I am passionate about education. I believe that critical thinking is important on an academic level, but also in our personal lives; the ability to reason through a problem and understand the flow of an argument will help any student inside or outside the classroom. As a teacher, I aim to build confidence in my students and decrease anxiety about any difficulties that may arise with the subject matter. I do not believe there is any such thing as a bad question, and strive to make sure my students understand the "why" behind a solution so they can apply those principles in the future.
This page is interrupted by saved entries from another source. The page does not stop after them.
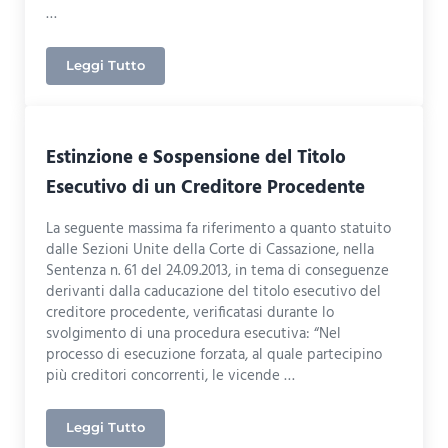
…
Leggi Tutto
Calcolo Provvigione nella Retribuzione Feriale
Estinzione e Sospensione del Titolo
Esecutivo di un Creditore Procedente
La seguente massima fa riferimento a quanto statuito
dalle Sezioni Unite della Corte di Cassazione, nella
Sentenza n. 61 del 24.09.2013, in tema di conseguenze
derivanti dalla caducazione del titolo esecutivo del
creditore procedente, verificatasi durante lo
svolgimento di una procedura esecutiva: “Nel
processo di esecuzione forzata, al quale partecipino
più creditori concorrenti, le vicende …
Leggi Tutto
Estinzione e Sospensione del Titolo Esecutivo di 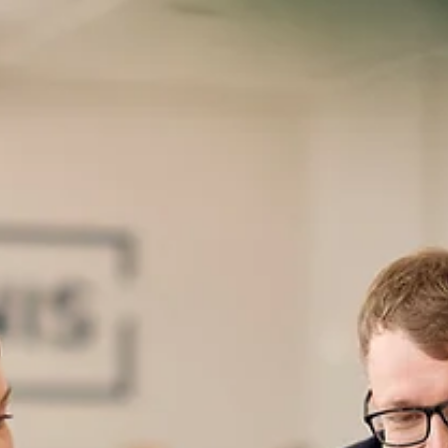
financial flows and processes early in his career. With his
combination of auditing, accounting and academic background,
Daniel has developed a holistic perspective on fina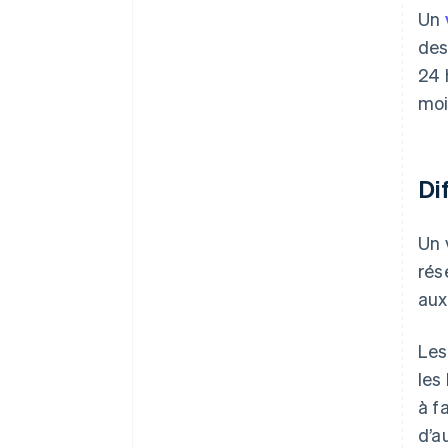
Un
des
24 
moi
Di
Un 
rés
aux
Les
les
à f
d’a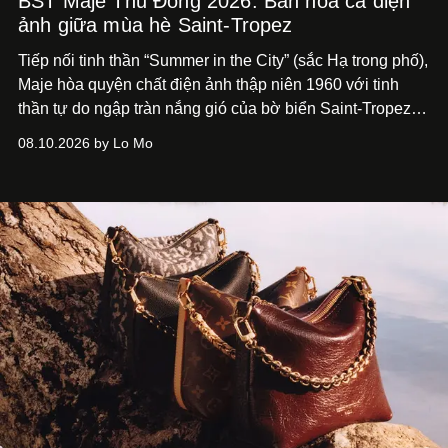
BST Maje Thu Đông 2026: Bản hòa ca điện
ảnh giữa mùa hè Saint-Tropez
Tiếp nối tinh thần “Summer in the City” (sắc Hạ trong phố),
Maje hòa quyện chất điện ảnh thập niên 1960 với tinh
thần tự do ngập tràn nắng gió của bờ biển Saint-Tropez,
tạo nét cân bằng giữa vẻ quyến rũ nổi bật và nét thư thái
08.10.2026 by Lo Mo
tự nhiên.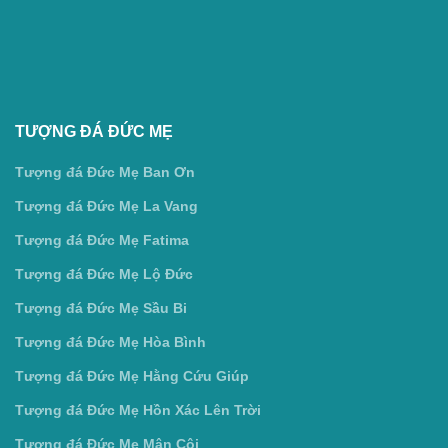
TƯỢNG ĐÁ ĐỨC MẸ
Tượng đá Đức Mẹ Ban Ơn
Tượng đá Đức Mẹ La Vang
Tượng đá Đức Mẹ Fatima
Tượng đá Đức Mẹ Lộ Đức
Tượng đá Đức Mẹ Sầu Bi
Tượng đá Đức Mẹ Hòa Bình
Tượng đá Đức Mẹ Hằng Cứu Giúp
Tượng đá Đức Mẹ Hồn Xác Lên Trời
Tượng đá Đức Mẹ Mân Côi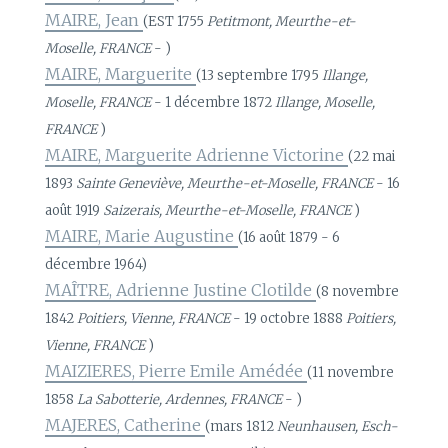
MAIRE, Jean
(EST 1755
Petitmont, Meurthe-et-
Moselle, FRANCE
- )
MAIRE, Marguerite
(13 septembre 1795
Illange,
Moselle, FRANCE
- 1 décembre 1872
Illange, Moselle,
FRANCE
)
MAIRE, Marguerite Adrienne Victorine
(22 mai
1893
Sainte Geneviève, Meurthe-et-Moselle, FRANCE
- 16
août 1919
Saizerais, Meurthe-et-Moselle, FRANCE
)
MAIRE, Marie Augustine
(16 août 1879 - 6
décembre 1964)
MAÎTRE, Adrienne Justine Clotilde
(8 novembre
1842
Poitiers, Vienne, FRANCE
- 19 octobre 1888
Poitiers,
Vienne, FRANCE
)
MAIZIERES, Pierre Emile Amédée
(11 novembre
1858
La Sabotterie, Ardennes, FRANCE
- )
MAJERES, Catherine
(mars 1812
Neunhausen, Esch-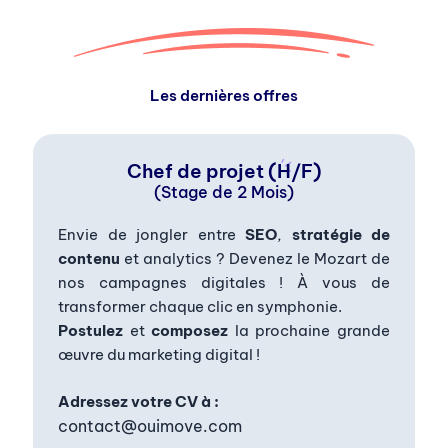
Les dernières offres
Chef de projet (H/F)
(Stage de 2 Mois)
Envie de jongler entre
SEO
,
stratégie de
contenu
et analytics ? Devenez le Mozart de
nos campagnes digitales ! À vous de
transformer chaque clic en symphonie.
Postulez
et
composez
la prochaine grande
œuvre du marketing digital !
Adressez votre CV à :
contact@ouimove.com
I'm experienced in teaching the entire LSAT, and particularly enjoy the logical reasoning and analytic reasoning sections.
Undergraduate Degree: University of Pittsburgh-Pittsburgh Campus - Bachelors, Philosophy
Graduate Degree: Illinois Institute of Technology - Masters, Applied Mathematics
GRE Verbal: 170
Science fiction, piano, museums, politics
What is your teaching philosophy?
There are no bad questions! Asking a question is the best way for me to see how you are thinking about a problem, and helps me understand how to best explain the solution.
What might you do in a typical first session with a student?
In a first session I like to give my students practice problems to gauge what problem areas may exist; I also want to give my students an opportunity to voice any concerns they have about the material.
How can you help a student become an independent learner?
The best way to learn independently is to find something that interests you personally about the subject matter; in addition, setting a study schedule and making sure you are accountable to your schedule is extremely important.
How would you help a student stay motivated?
The first rule of learning is: don't get caught up in negative thinking. Just because you don't know how to do something now doesn't mean you can't learn it. Breaking a problem down into smaller problems that are easier to digest is a great way to build confidence and make progress in your learning.